We are required to reverse the trial court and remand for further proceedings consistent with this opinion. However, we do so strictly because MCR 7.215(J)(1) requires us to do so, and we call for the convening of a special conflict panel in accordance with MCR 7.215(J)(2).
STEPHENS, J., concurred with RONAYNE KRAUSE, P.J.
SAWYER, J. (concurring in part and dissenting in part).
I concur with the majority's conclusion that this case is controlled by our decision in Bazzi v. Sentinel Ins. Co., 315 Mich.App. 763, 891 N.W.2d 13 (2016), and, therefore, we must reverse the trial court. Because Bazzi concluded that the innocent-third-party doctrine is no longer viable in light of the Supreme Court's decision in Titan Ins. Co. v. Hyten, 491 Mich. 547, 817 N.W.2d 562 (2012), the trial court erred by denying summary disposition to defendant. Once the trial court determined that the policy was obtained through fraud, defendant was entitled to summary disposition. The record firmly establishes that Kreklau made material misrepresentations in the application, and those misrepresentations were material to the risk and hazard associated with the policy because they induced Allstate to charge drastically lowered premiums. Therefore, Allstate's rescission was effective with regard to Letkemann.
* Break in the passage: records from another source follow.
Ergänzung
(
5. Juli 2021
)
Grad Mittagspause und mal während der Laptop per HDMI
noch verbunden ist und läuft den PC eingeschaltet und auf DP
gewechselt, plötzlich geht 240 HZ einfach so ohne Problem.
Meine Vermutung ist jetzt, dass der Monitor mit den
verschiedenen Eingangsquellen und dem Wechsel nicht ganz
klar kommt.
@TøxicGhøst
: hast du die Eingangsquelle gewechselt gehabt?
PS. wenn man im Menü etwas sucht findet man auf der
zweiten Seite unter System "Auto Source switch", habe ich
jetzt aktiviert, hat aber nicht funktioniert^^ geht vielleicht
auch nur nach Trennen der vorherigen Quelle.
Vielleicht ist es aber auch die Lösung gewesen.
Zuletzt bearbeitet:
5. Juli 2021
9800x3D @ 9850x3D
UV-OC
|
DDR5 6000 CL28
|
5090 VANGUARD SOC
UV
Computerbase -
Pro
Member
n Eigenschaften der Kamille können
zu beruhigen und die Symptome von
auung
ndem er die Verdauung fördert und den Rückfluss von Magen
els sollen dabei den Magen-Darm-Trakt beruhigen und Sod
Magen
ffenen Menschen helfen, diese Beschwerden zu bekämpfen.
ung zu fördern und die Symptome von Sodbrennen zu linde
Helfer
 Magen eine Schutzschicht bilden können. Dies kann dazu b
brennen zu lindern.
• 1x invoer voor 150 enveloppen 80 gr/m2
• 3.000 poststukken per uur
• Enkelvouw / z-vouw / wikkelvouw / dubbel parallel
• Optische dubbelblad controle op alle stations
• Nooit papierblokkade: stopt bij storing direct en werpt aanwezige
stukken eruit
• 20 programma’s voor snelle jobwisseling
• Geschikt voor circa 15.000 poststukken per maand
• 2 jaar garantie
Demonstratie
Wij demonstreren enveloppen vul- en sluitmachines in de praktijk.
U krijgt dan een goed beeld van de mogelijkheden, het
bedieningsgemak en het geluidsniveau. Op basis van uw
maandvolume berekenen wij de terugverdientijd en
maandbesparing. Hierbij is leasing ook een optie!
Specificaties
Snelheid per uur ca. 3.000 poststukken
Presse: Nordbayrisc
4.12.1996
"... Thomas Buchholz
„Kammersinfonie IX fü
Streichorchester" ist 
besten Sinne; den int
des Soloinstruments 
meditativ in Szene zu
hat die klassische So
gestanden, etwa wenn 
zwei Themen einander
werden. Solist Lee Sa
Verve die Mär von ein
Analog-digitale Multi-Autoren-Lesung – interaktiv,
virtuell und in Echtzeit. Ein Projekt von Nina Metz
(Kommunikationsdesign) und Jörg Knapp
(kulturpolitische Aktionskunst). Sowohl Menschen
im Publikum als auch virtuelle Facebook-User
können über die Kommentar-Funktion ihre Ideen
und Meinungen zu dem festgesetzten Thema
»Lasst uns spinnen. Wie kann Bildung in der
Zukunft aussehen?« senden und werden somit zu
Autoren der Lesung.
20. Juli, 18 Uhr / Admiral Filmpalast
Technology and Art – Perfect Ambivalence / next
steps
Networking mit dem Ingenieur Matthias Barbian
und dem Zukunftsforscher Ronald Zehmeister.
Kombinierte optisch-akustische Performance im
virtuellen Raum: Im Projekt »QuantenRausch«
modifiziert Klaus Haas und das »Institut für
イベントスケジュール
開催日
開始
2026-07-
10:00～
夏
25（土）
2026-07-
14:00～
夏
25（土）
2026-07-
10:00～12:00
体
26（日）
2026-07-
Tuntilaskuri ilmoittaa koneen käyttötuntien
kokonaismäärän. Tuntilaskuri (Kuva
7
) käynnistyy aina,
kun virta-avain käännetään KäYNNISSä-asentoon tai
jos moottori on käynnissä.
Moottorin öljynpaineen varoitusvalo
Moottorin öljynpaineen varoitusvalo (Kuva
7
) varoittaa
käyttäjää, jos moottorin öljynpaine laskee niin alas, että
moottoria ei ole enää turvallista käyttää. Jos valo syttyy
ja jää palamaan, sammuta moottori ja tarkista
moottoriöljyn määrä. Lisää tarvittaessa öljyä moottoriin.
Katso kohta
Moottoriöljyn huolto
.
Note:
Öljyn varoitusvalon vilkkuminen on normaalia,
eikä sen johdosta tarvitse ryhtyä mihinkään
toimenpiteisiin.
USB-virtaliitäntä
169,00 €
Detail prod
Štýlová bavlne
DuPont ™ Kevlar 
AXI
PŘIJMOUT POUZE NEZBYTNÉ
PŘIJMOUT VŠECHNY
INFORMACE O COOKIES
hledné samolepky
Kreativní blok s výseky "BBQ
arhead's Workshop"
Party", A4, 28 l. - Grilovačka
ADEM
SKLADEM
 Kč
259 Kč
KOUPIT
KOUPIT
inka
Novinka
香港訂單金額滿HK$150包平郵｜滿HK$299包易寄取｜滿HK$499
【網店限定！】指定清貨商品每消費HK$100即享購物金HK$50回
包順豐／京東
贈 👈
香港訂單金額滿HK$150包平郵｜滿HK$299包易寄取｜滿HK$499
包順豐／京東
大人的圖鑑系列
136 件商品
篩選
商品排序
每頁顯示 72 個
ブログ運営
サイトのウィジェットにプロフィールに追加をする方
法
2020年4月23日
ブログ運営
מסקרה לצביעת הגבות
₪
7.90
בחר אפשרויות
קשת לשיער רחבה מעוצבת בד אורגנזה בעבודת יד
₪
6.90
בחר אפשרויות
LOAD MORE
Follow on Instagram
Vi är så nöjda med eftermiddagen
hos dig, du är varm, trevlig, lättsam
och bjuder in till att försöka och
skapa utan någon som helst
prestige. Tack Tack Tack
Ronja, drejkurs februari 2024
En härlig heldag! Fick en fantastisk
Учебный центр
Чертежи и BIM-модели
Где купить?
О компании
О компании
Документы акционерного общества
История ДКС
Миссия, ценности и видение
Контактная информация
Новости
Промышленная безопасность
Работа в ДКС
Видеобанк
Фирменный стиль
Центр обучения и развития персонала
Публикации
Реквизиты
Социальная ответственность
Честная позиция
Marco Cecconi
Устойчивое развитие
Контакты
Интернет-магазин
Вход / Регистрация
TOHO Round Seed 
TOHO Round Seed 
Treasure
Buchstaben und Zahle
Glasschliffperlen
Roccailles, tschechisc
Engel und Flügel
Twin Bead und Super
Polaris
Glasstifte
Moreover, since Letkemann is barred from recovering no-fault benefits under the rescinded policy, so is Southeast Michigan Surgical Hospital, LLC. See Bahri v. IDS Prop. Cas. Ins. Co., 308 Mich.App. 420, 424, 864 N.W.2d 609 (2014).
I also agree with the majority's conclusion that neither of the alternative grounds advanced by plaintiffs to affirm the case have merit. But because I believe that Bazzi was correctly decided, I disagree with the majority's conclusion that it was incorrectly decided, and I dissent from the majority's call to convene a conflict panel pursuant to MCR 7.215(J)(2).
Accordingly, I would merely reverse the trial court's grant of summary disposition to plaintiffs and remand this matter to the trial court for entry of an order granting Allstate's motion for summary disposition under MCR 2.116(C)(10).